Even the children in my stories must be considered characters rather than
offspring, being born to the aforementioned fictitious adults. But I guess, in
a funny way, every one I write is my child.
On second thought, maybe not. I did not birth Lucius
or Julian or Black or Cassie or any of the other grown ups—mortal or
otherwise—who populate my work. They came to me as individuals with stories to
be told. I happen to be the scribe. The biographer. Some authors roll their
eyes at others like me, who insist that their protagonists appear like ghosts,
fully-formed and possessed of a unique personality, looking for a mouthpiece to
speak for them. What, do those authors build their heroes from spare parts and
assign traits from a personalities app?
Zzzzzzzz.
I have never constructed a character. Perhaps it’s a
matter of deconstructing, of working backward from the final result to learn
how he/she became who he/she was when I met him/her. Take Lucius, for example.

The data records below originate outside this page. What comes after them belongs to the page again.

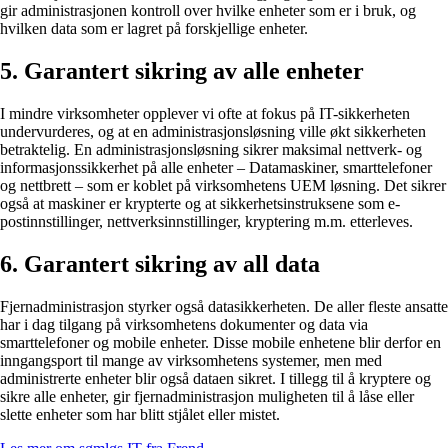
gir administrasjonen kontroll over hvilke enheter som er i bruk, og
hvilken data som er lagret på forskjellige enheter.
5. Garantert sikring av alle enheter
I mindre virksomheter opplever vi ofte at fokus på IT-sikkerheten
undervurderes, og at en administrasjonsløsning ville økt sikkerheten
betraktelig. En administrasjonsløsning sikrer maksimal nettverk- og
informasjonssikkerhet på alle enheter – Datamaskiner, smarttelefoner
og nettbrett – som er koblet på virksomhetens UEM løsning. Det sikrer
også at maskiner er krypterte og at sikkerhetsinstruksene som e-
postinnstillinger, nettverksinnstillinger, kryptering m.m. etterleves.
6. Garantert sikring av all data
Fjernadministrasjon styrker også datasikkerheten. De aller fleste ansatte
har i dag tilgang på virksomhetens dokumenter og data via
smarttelefoner og mobile enheter. Disse mobile enhetene blir derfor en
inngangsport til mange av virksomhetens systemer, men med
administrerte enheter blir også dataen sikret. I tillegg til å kryptere og
sikre alle enheter, gir fjernadministrasjon muligheten til å låse eller
slette enheter som har blitt stjålet eller mistet.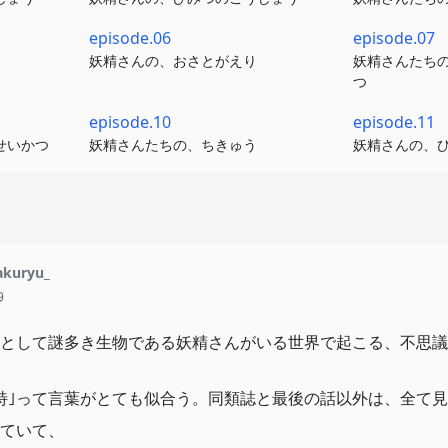
episode.06
episode.07
妖精さんの、おさとがえり
妖精さんたち
つ
episode.10
episode.11
せいかつ
妖精さんたちの、ちきゅう
妖精さんの、
kuryu_
9
として謎多き生物である妖精さんがいる世界で起こる、不思議
特｣って言葉がとても似合う。同類誌と最後の話以外は、全て
ていて、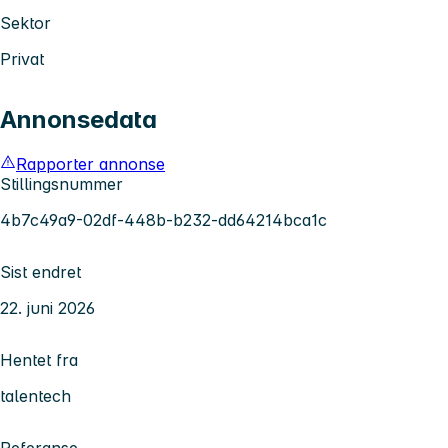
Sektor
Privat
Annonsedata
Rapporter annonse
Stillingsnummer
4b7c49a9-02df-448b-b232-dd64214bca1c
Sist endret
22. juni 2026
Hentet fra
talentech
Referanse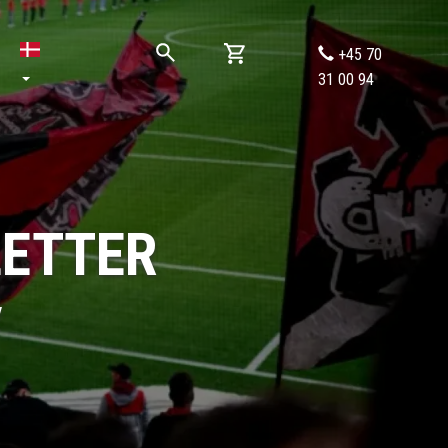
+45 70
31 00 94
LETTER
y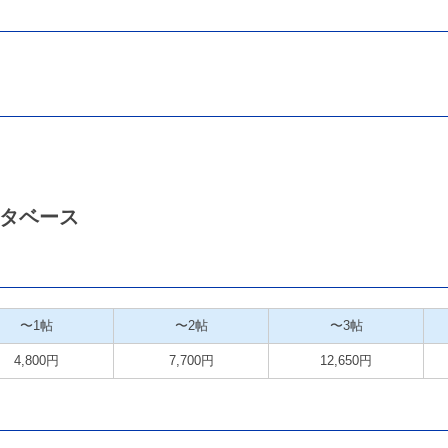
タベース
〜1帖
〜2帖
〜3帖
4,800円
7,700円
12,650円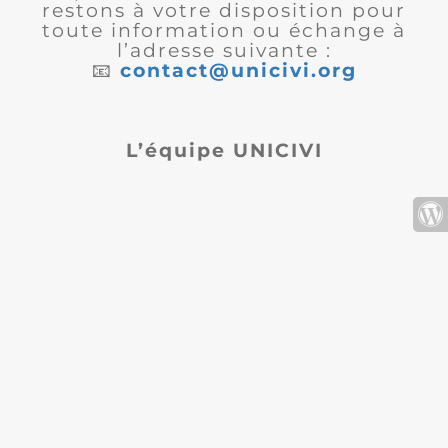
restons à votre disposition pour
toute information ou échange à
l’adresse suivante :
📧
contact@unicivi.org
L’équipe UNICIVI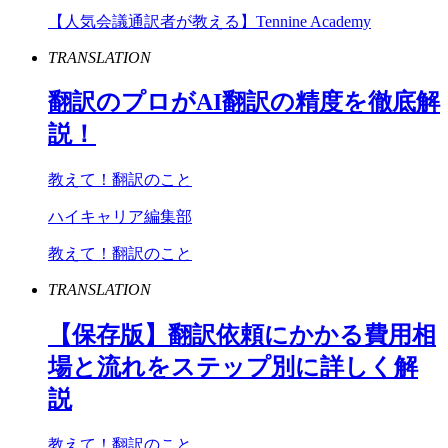
【人気会議通訳者が教える】Tennine Academy
TRANSLATION
翻訳のプロが
AI
翻訳の精度を徹底解
説！
教えて！翻訳のこと
ハイキャリア編集部
教えて！翻訳のこと
TRANSLATION
【保存版】翻訳依頼にかかる費用相
場と流れをステップ別に詳しく解
説
教えて！翻訳のこと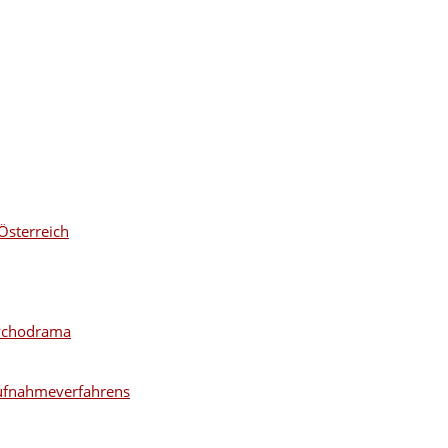
Österreich
sychodrama
ufnahmeverfahrens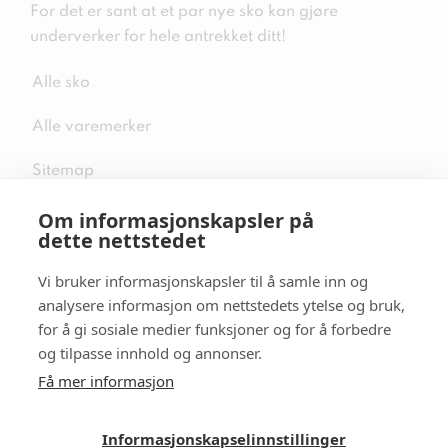
For det er sant at et par nye sko kan gjøre
underverker for hele antrekket ditt!
Alle sko
Alle varemerker
Sitemap
Om informasjonskapsler på
dette nettstedet
Vi bruker informasjonskapsler til å samle inn og
Følg oss i sosiale medier
analysere informasjon om nettstedets ytelse og bruk,
for å gi sosiale medier funksjoner og for å forbedre
og tilpasse innhold og annonser.
Få mer informasjon
Informasjonskapselinnstillinger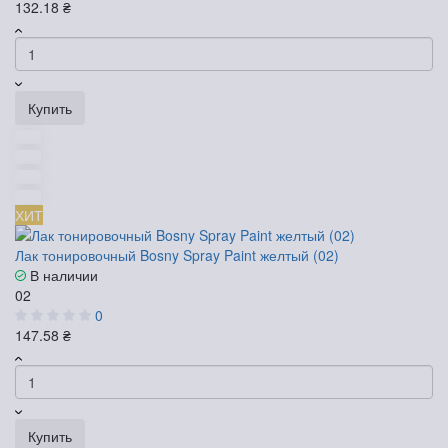
132.18 ₴
Купить
ХИТ
Лак тонировочный Bosny Spray Paint желтый (02)
В наличии
02
0
147.58 ₴
Купить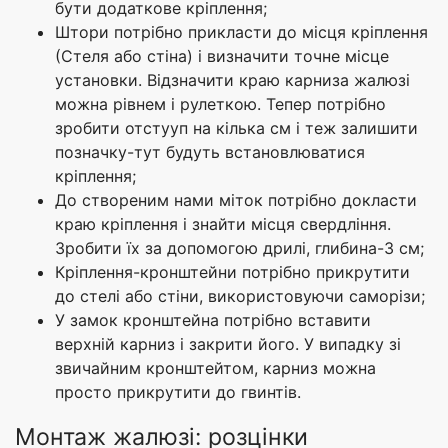
бути додаткове кріплення;
Штори потрібно прикласти до місця кріплення
(Стеля або стіна) і визначити точне місце
установки. Відзначити краю карниза жалюзі
можна рівнем і рулеткою. Тепер потрібно
зробити отстууп на кілька см і теж залишити
позначку-тут будуть встановлюватися
кріплення;
До створеним нами міток потрібно докласти
краю кріплення і знайти місця свердління.
Зробити їх за допомогою дрилі, глибина-3 см;
Кріплення-кронштейни потрібно прикрутити
до стелі або стіни, використовуючи саморізи;
У замок кронштейна потрібно вставити
верхній карниз і закрити його. У випадку зі
звичайним кронштейтом, карниз можна
просто прикрутити до гвинтів.
Монтаж жалюзі: розцінки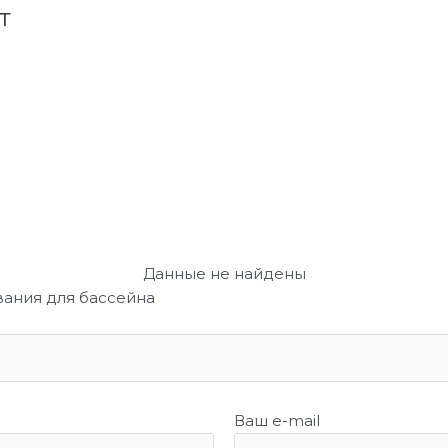
т
Данные не найдены
вания для бассейна
Ваш e-mail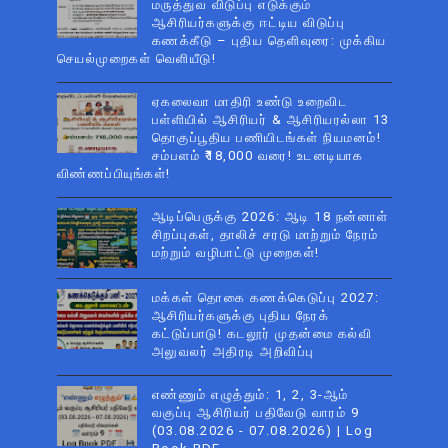
மருத்துவ விடுப்பு எடுக்கும்
ஆசிரியர்களுக்கு ஈட்டிய விடுப்பு
கணக்கீடு – புதிய தெளிவுரை: முக்கிய
செயல்முறைகள் வெளியீடு!
ஏகலைவா மாதிரி உண்டு உறைவிட
பள்ளியில் ஆசிரியர் & ஆசிரியரல்லா 13
தொகுப்பூதிய பணியிடங்கள் நியமனம்!
சம்பளம் ₹18,000 வரை! உடனடியாக
விண்ணப்பியுங்கள்!
ஆடிப்பெருக்கு 2026: ஆடி 18 நன்னாள்
சிறப்புகள், தாலிச் சரடு மாற்றும் நேரம்
மற்றும் வழிபாட்டு முறைகள்!
மக்கள் தொகை கணக்கெடுப்பு 2027:
ஆசிரியர்களுக்கு புதிய நேரக்
கட்டுப்பாடு! கடலூர் முதன்மை கல்வி
அலுவலர் அதிரடி அறிவிப்பு
எண்ணும் எழுத்தும்: 1, 2, 3-ஆம்
வகுப்பு ஆசிரியர் பதிவேடு வாரம் 9
(03.08.2026 - 07.08.2026) | Log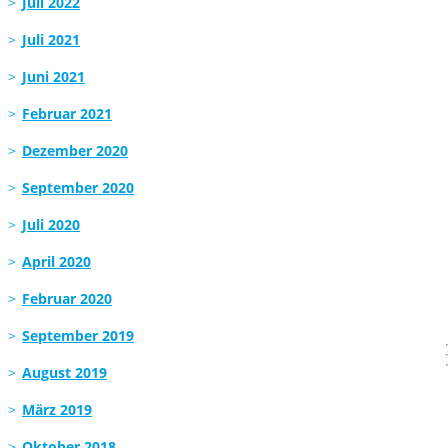
Juli 2022
Juli 2021
Juni 2021
Februar 2021
Dezember 2020
September 2020
Juli 2020
April 2020
Februar 2020
September 2019
August 2019
März 2019
Oktober 2018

When I met him, he was a battle-scarred warrior of legendary reputation. His
“bad dude” potential was right up front and I know some folks who were either
scared of him, disliked him, or both. Now, a dozen years and six volumes later,
I understand how he became the scary bad hero of Treason. I’ve worked
with him for long enough to have learned what makes him tick, and not because
he’s confessed to any of it. I’ve learned about him through the eyes of those
who knew him as a child, then as a boy, then as a young man. Did I invent those
people, each with a story to complement his? I suppose, on some level, it’s
possible.
But it’s much more fun to imagine that I simply make
myself available and the voice finds me.